Transcribed page contents
* * *
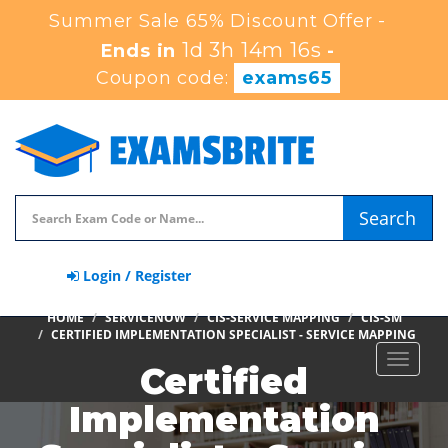
Summer Sale 65% Discount Offer -
1d 3h 14m 15s
Ends in
-
Coupon code:
exams65
Search
Login / Register
HOME
SERVICENOW
CIS-SERVICE MAPPING
CIS-SM
CERTIFIED IMPLEMENTATION SPECIALIST - SERVICE MAPPING
Toggle
Certified
navigat
Implementation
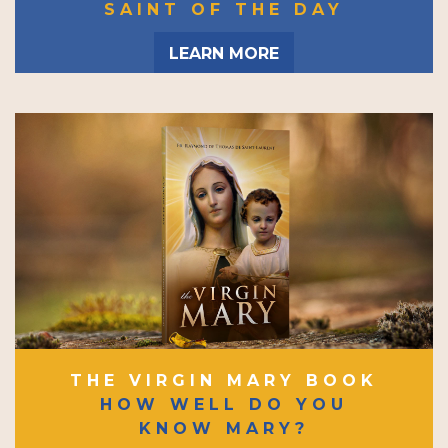
SAINT OF THE DAY
LEARN MORE
THE VIRGIN MARY BOOK
HOW WELL DO YOU
KNOW MARY?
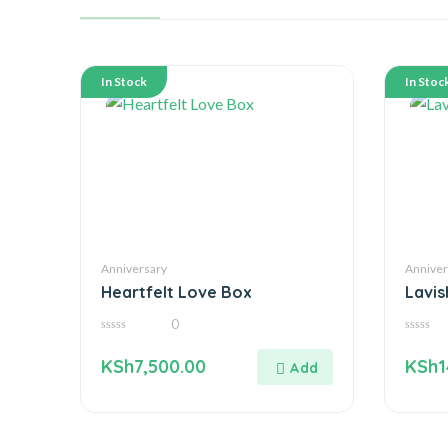
In Stock
In Stoc
Anniversary
Anniver
Heartfelt Love Box
Lavi
0
0
0
out
out
KSh
7,500.00
KSh
1
of
of
5
5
* * *
» WORK INSTRUCTIONS
The entries are to be transcribed word for word, without their images.

» RESPONSE TO THE EXERCISE
Summer Sale 65% Discount Offer -
1d 3h 14m 15s
Ends in
-
Coupon code:
exams65
Search
Login / Register
HOME
SERVICENOW
CIS-SERVICE MAPPING
CIS-SM
CERTIFIED IMPLEMENTATION SPECIALIST - SERVICE MAPPING
Toggle
Certified
navigat
Implementation
SAINT OF THE DAY
LEARN MORE
THE VIRGIN MARY BOOK
HOW WELL DO YOU
KNOW MARY?
In Stock
In Stoc
Anniversary
Anniver
Heartfelt Love Box
Lavi
0
0
0
out
out
KSh
7,500.00
KSh
1
of
of
5
5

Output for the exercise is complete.